According to a Bucks County Herald report, Morrisville School District officials are warning families that if state and federal budgets are not passed soon the district will have to close its doors sometime in January.
Superintendent of Schools Andrew Doster said in a letter issued early this month that state funding covers almost half of the district’s $26.6 million budget and it cannot keep up with payroll and other expenses for the second half of the school year if it doesn’t receive this funding, the report filed by community journalist Peg Quann says.
‘The absence of this critical revenue stream has put Morrisville in an increasingly difficult financial position,” Doster wrote. ‘Our district is now at a point where very difficult decisions must be made for our immediate future,’ the report says.

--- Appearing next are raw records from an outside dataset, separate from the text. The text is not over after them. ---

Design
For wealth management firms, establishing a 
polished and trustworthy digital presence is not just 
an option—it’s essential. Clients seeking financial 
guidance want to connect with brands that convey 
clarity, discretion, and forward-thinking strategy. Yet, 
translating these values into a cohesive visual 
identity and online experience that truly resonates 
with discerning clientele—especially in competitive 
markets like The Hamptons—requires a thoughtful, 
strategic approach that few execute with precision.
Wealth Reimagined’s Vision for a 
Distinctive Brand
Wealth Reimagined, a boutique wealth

Doester said, according to the report, if funding from the Commonwealth and the federal government does not flow to the district, it will be forced to close its doors on January 30.

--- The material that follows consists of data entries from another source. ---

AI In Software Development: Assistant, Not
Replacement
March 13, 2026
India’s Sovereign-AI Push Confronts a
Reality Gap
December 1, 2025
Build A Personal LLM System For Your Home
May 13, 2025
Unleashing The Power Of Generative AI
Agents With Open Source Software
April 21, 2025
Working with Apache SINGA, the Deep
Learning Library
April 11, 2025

According to publicly available documents, the school district serves approximately 850 students in three schools with a reported student-teacher ratio of around 13:1.

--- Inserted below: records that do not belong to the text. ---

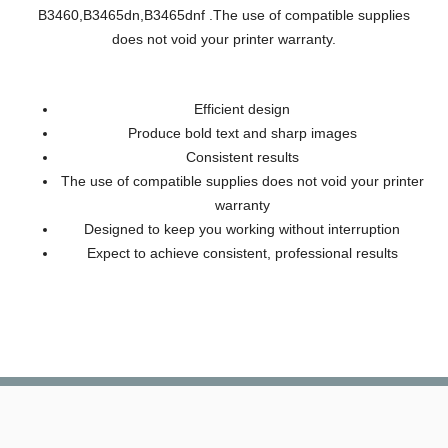
B3460,B3465dn,B3465dnf .The use of compatible supplies
does not void your printer warranty.
Efficient design
Produce bold text and sharp images
Consistent results
The use of compatible supplies does not void your printer
warranty
Designed to keep you working without interruption
Expect to achieve consistent, professional results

Officials said according to the report the issue would be taken up by the school board at their next meeting.
If by chance the Pennsylvania legislature passes a budget in the very near future then a closure would not occur, Doester said.
Gov. Josh Shapiro introduced his budget last February, calling for $51.47 billion in spending for the 2025-26 fiscal year which runs from July 1 to June 30, but the state’s Democratically controlled House of Representatives and Republican controlled Senate have yet to agree on funding for the fiscal year.